Spiritual Practices and Mad and Crip Theology
For Mad and Crip writers engaging with theology and spirituality, spiritual practices can be particularly powerful in shaping and informing your work. Here's how:
- Embodied Spirituality: Many spiritual practices involve bodily experiences - from the postures of prayer to the rhythms of breath in meditation. For Mad and Crip individuals, these practices can be a way of reclaiming and celebrating our diverse body-minds, challenging traditional notions of what constitutes a "proper" or "able" body in spiritual contexts.
- Alternative Ways of Knowing: Mad and Crip experiences often involve ways of perceiving and understanding the world that diverge from societal norms. Spiritual practices can validate and deepen these alternative epistemologies, providing a framework for understanding them as valuable forms of spiritual insight rather than as deficits or aberrations.

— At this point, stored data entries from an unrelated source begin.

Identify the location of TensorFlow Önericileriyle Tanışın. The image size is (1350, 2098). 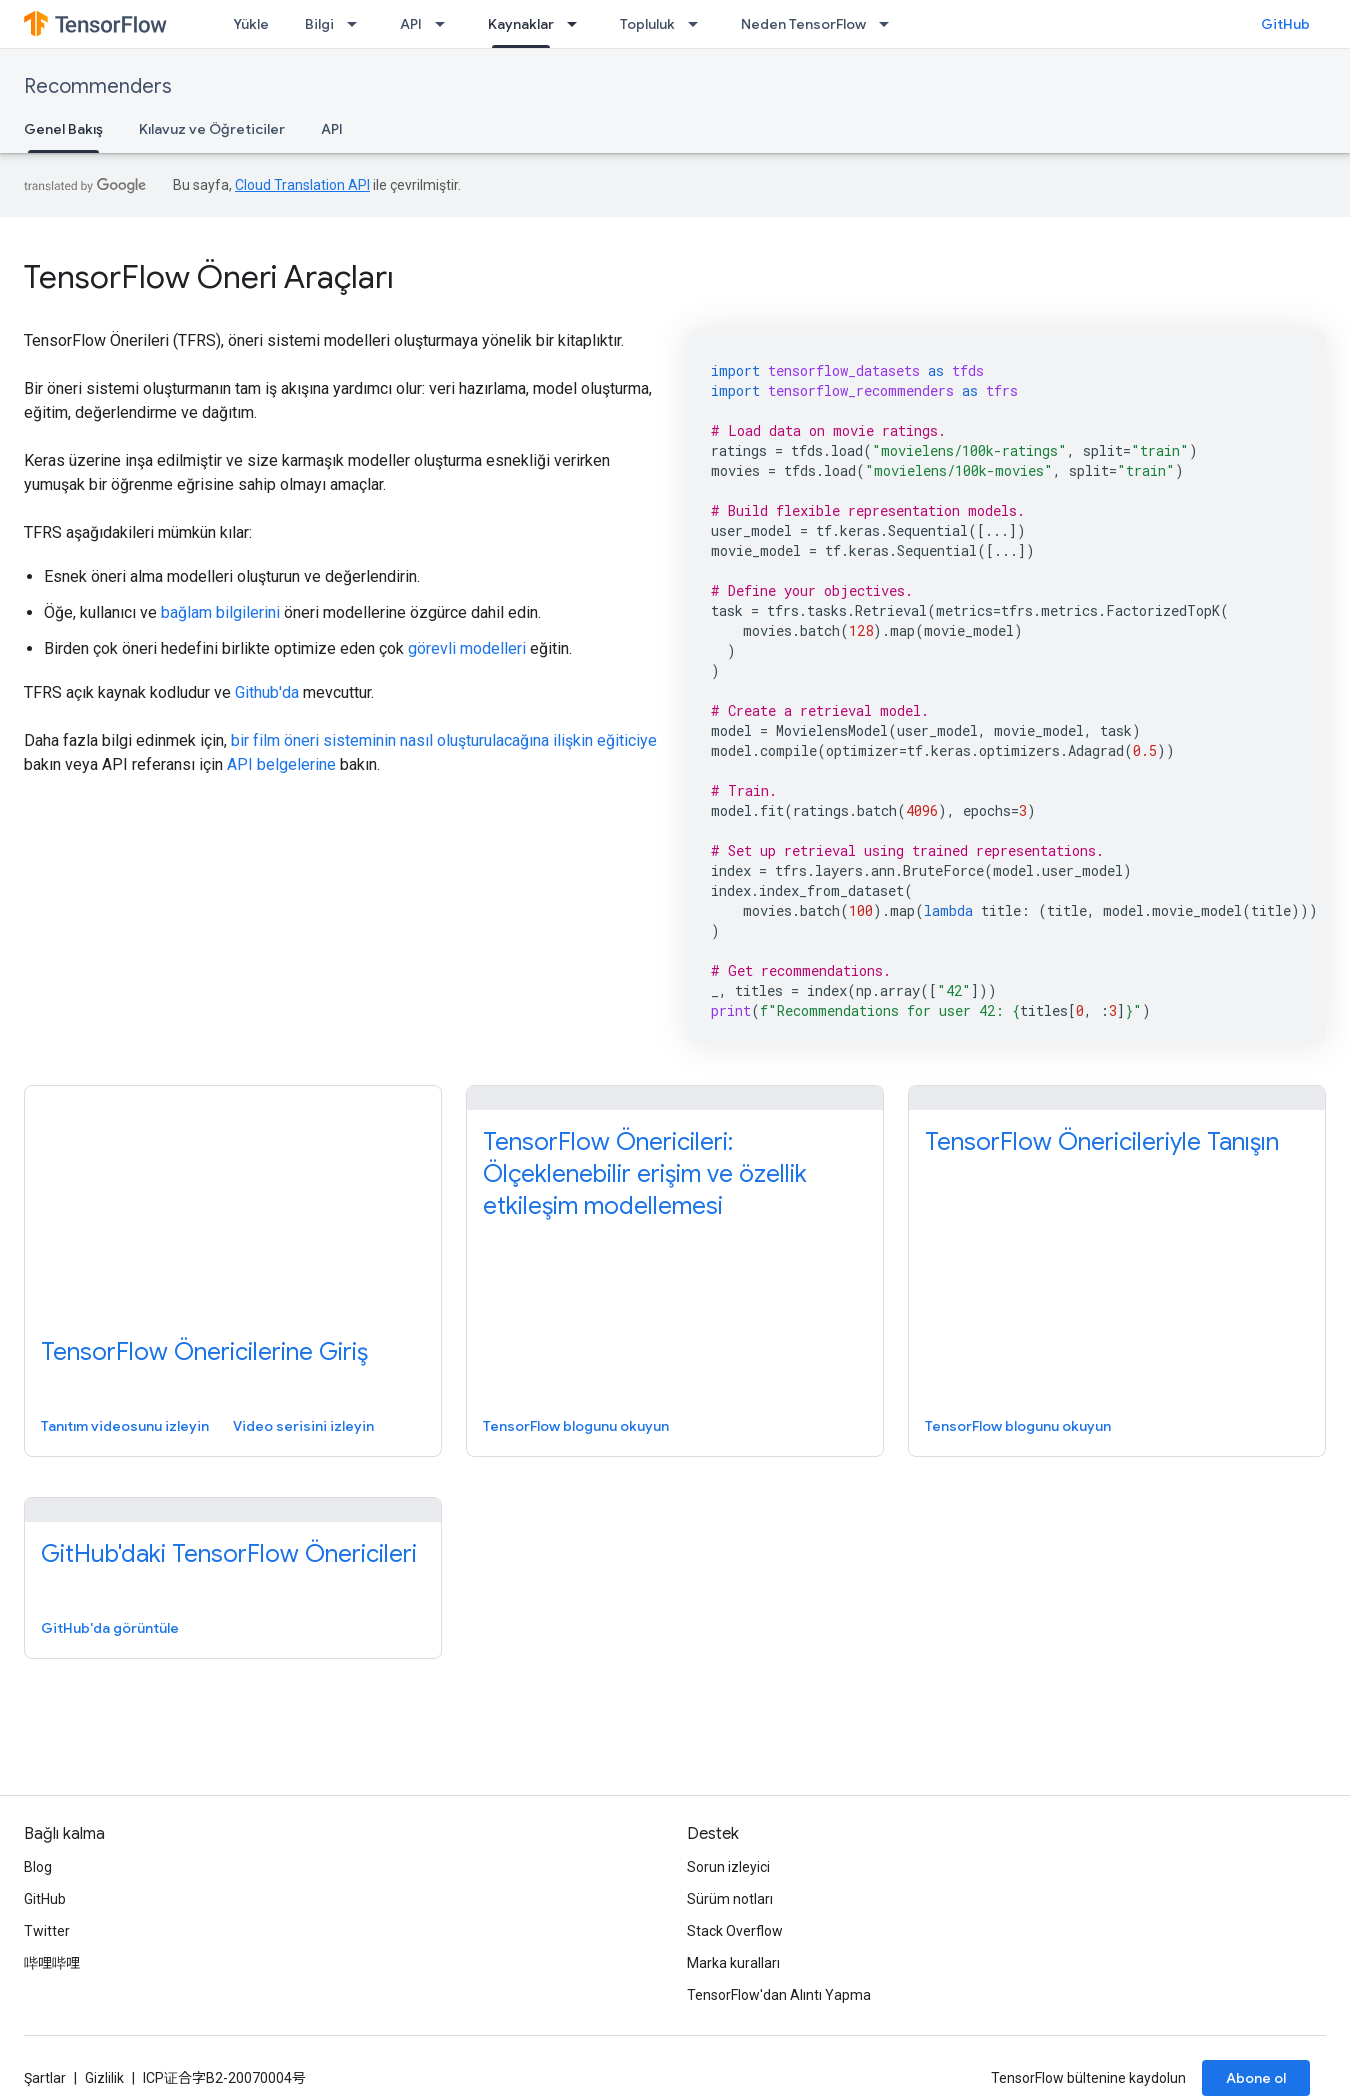 (1102, 1142). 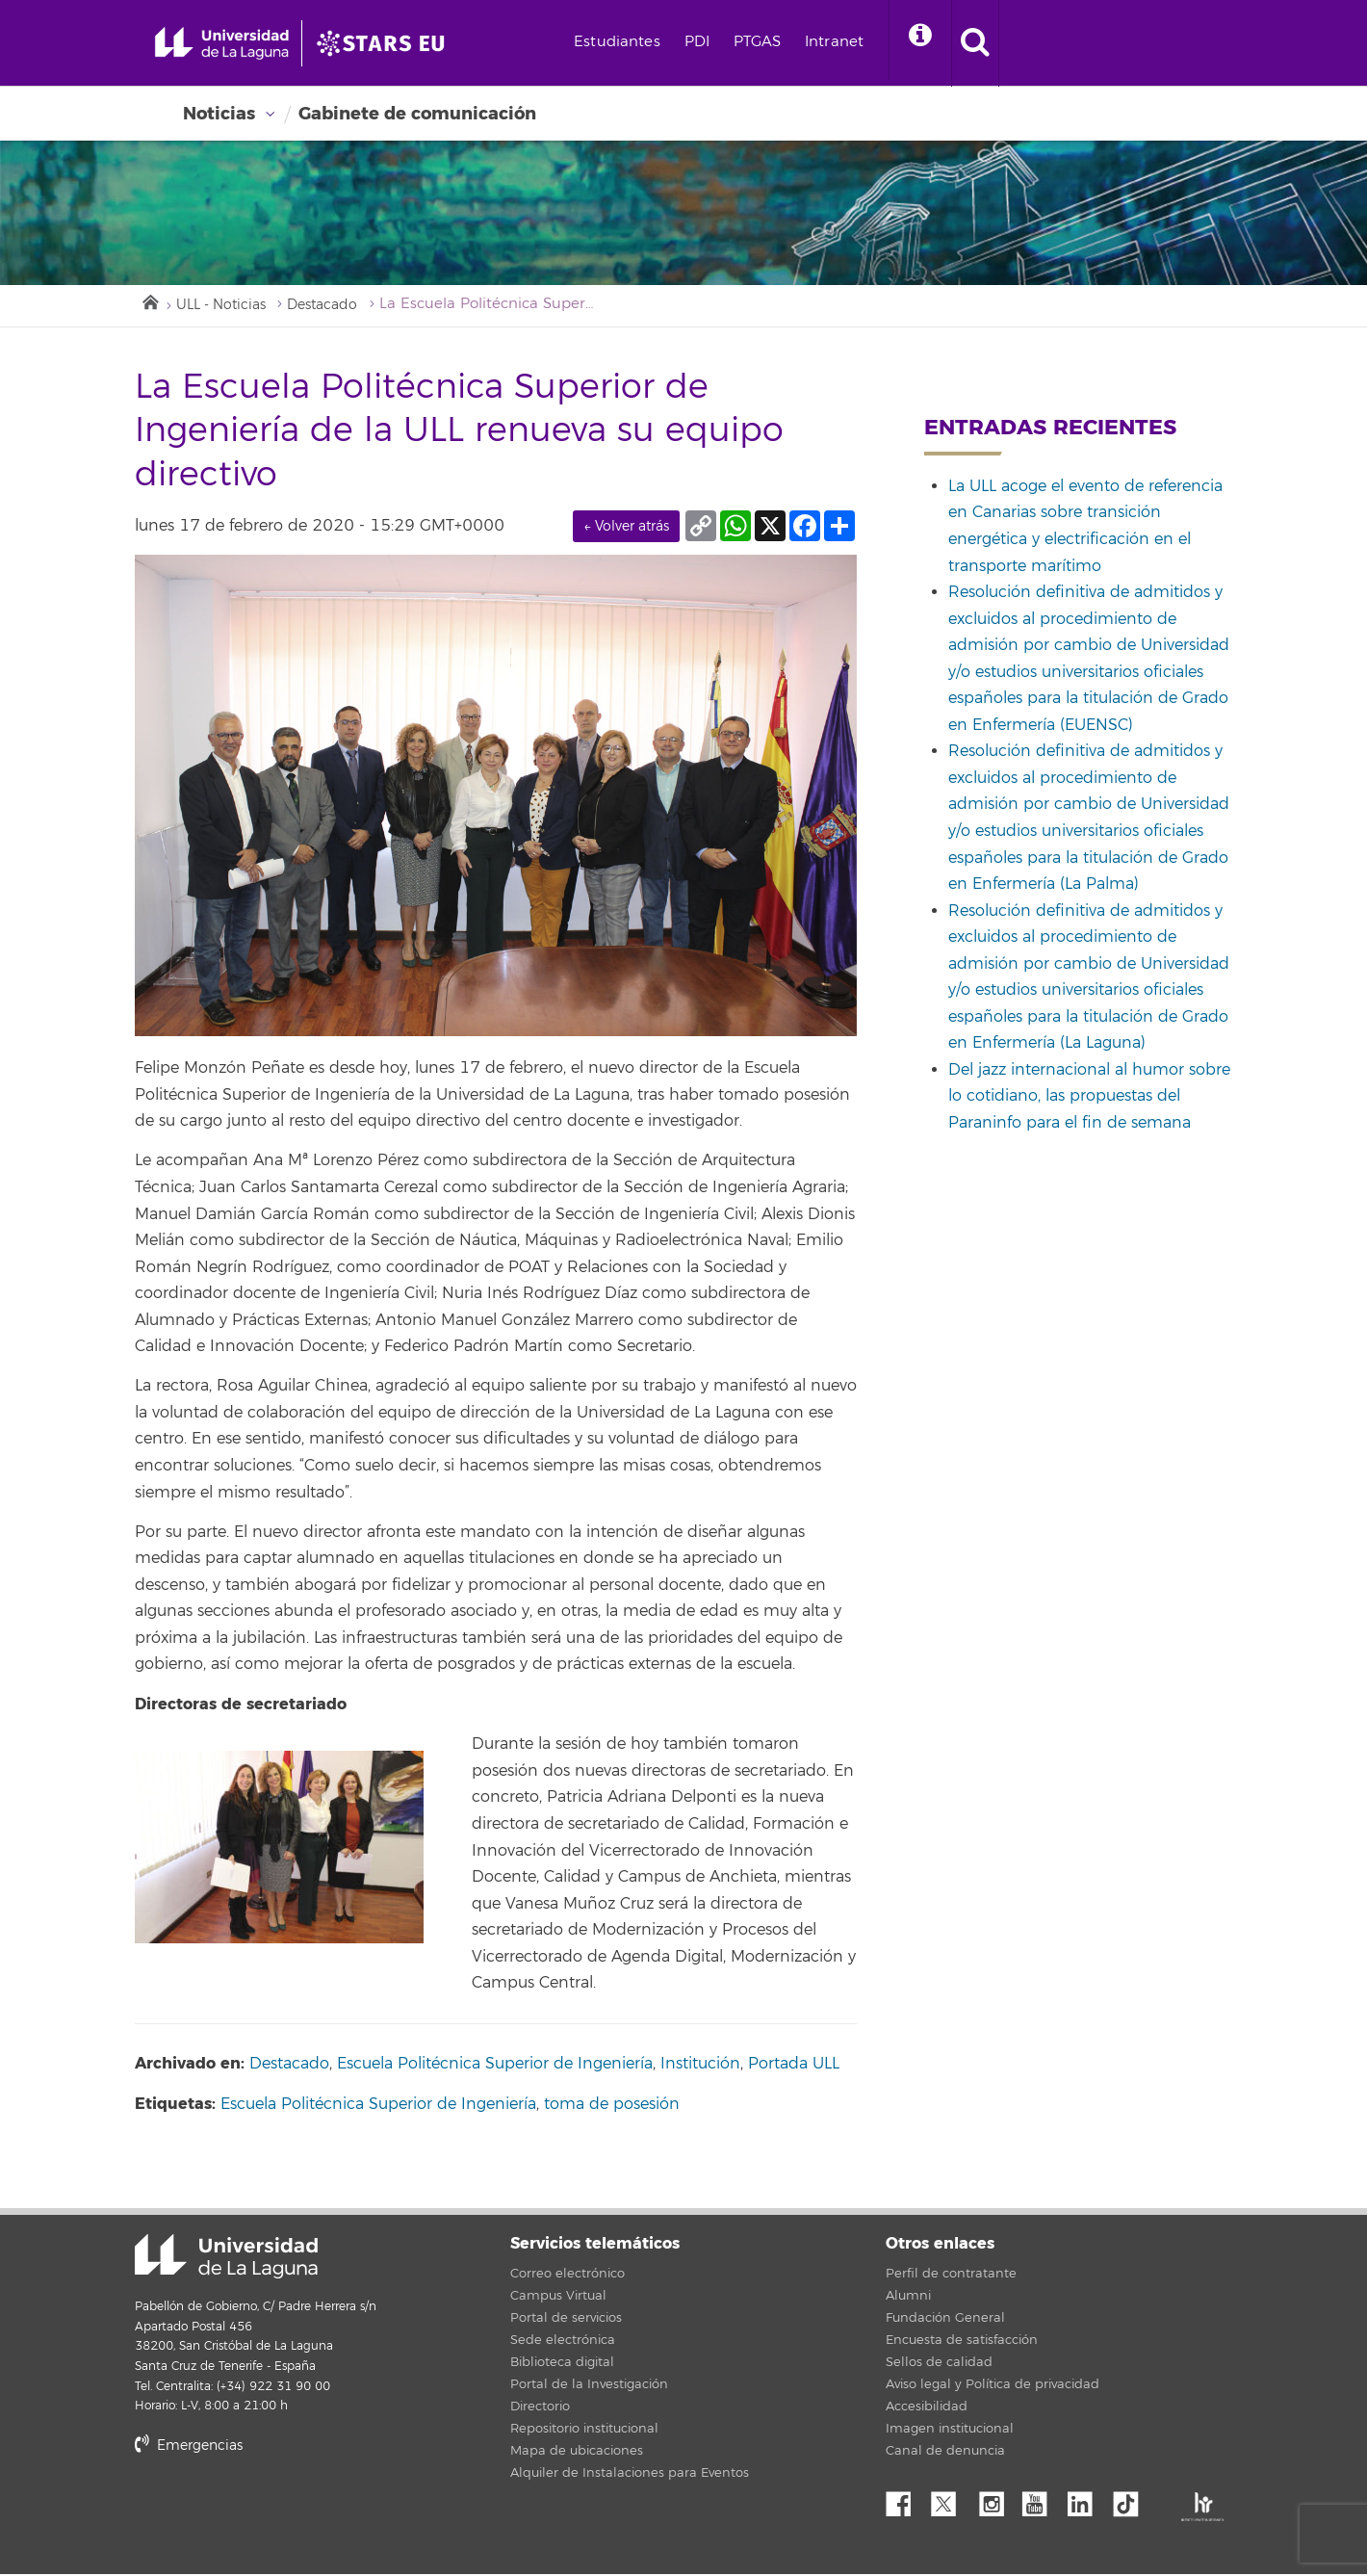  What do you see at coordinates (793, 2065) in the screenshot?
I see `Portada ULL` at bounding box center [793, 2065].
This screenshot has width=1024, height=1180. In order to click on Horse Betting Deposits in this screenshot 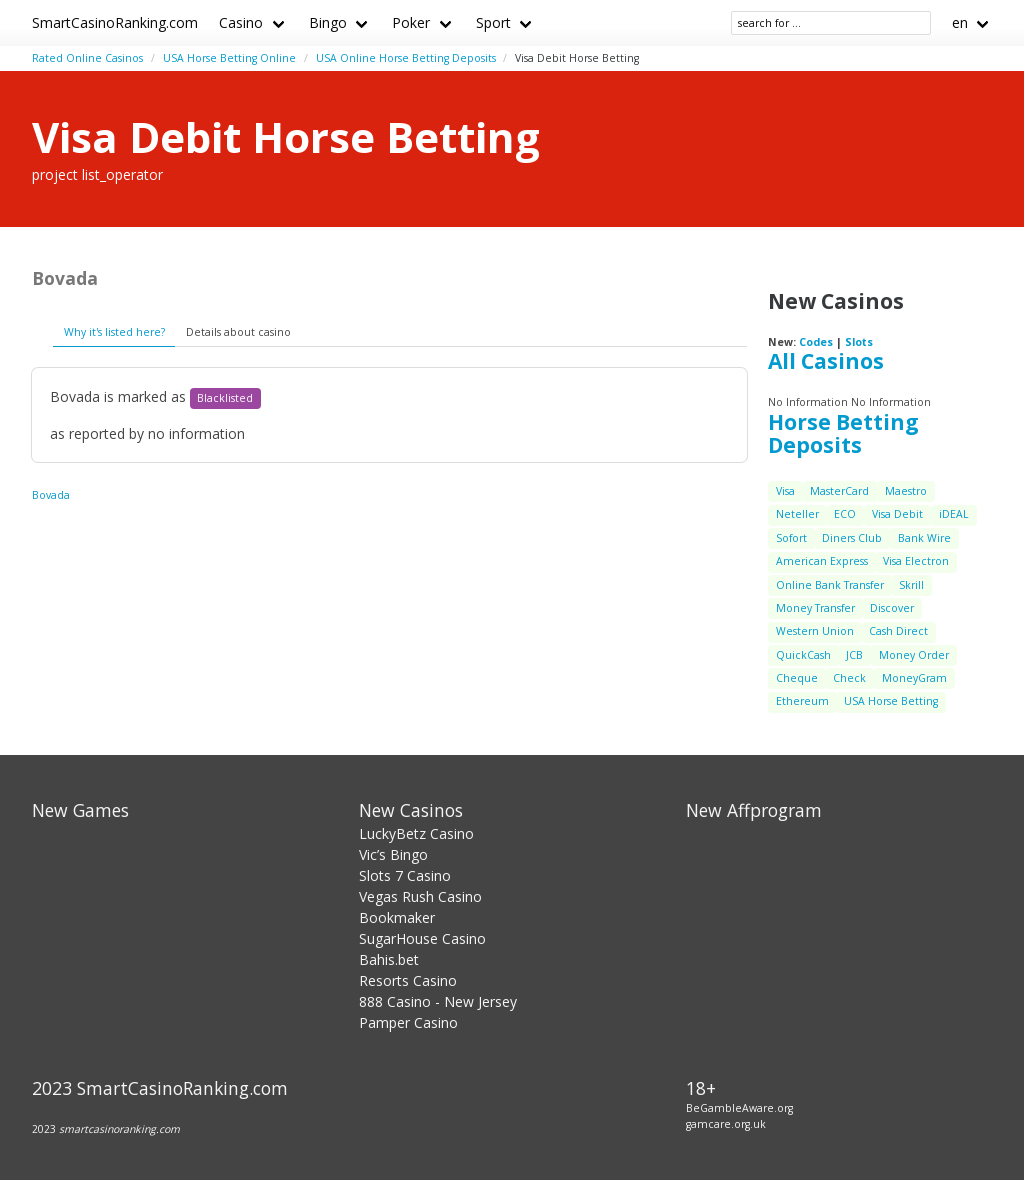 , I will do `click(843, 434)`.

- Redefining Wholeness: Traditional theology often equates spiritual wholeness with normative ideas of mental and physical health. Through spiritual practices, you can explore and articulate alternative understandings of wholeness that embrace diversity, interdependence, and the inherent value of all body-minds.
- Connecting with Transcendence: Experiences of altered states, intense emotions, or physical sensations that are often pathologized can be reframed as encounters with the transcendent. Spiritual practices can provide a language and context for exploring these experiences as potentially meaningful and sacred.
- Cultivating Compassion: Practices like loving-kindness meditation or contemplative prayer can nurture self-compassion and extend it to others. This can be particularly powerful for writers who may have internalized societal stigma, helping to heal internalized ableism and foster a sense of inherent worth.
- Prophetic Imagination: Many spiritual traditions have practices designed to cultivate visionary or prophetic insights. These practices can fuel a prophetic imagination that envisions and articulates more just and inclusive spiritual communities and theologies.
Remember, your voice is not just important for you – it's important for all of us! By sharing your unique perspective, you contribute to a more just, diverse, and nuanced understanding of theology, disability, and the human experience. You help create space for others to share their voices too. As you continue on your journey as a writer, researcher, or activist, know that your voice is valued and needed. The world is waiting to hear what you have to say. Name yourself, believe in yourself, and live into your voice. Your words have the power to challenge, inspire, and transform. Just as naming myself a "survivor-researcher" opened new avenues of understanding in my own work, your self-naming can be a powerful tool for self-discovery and authentic expression.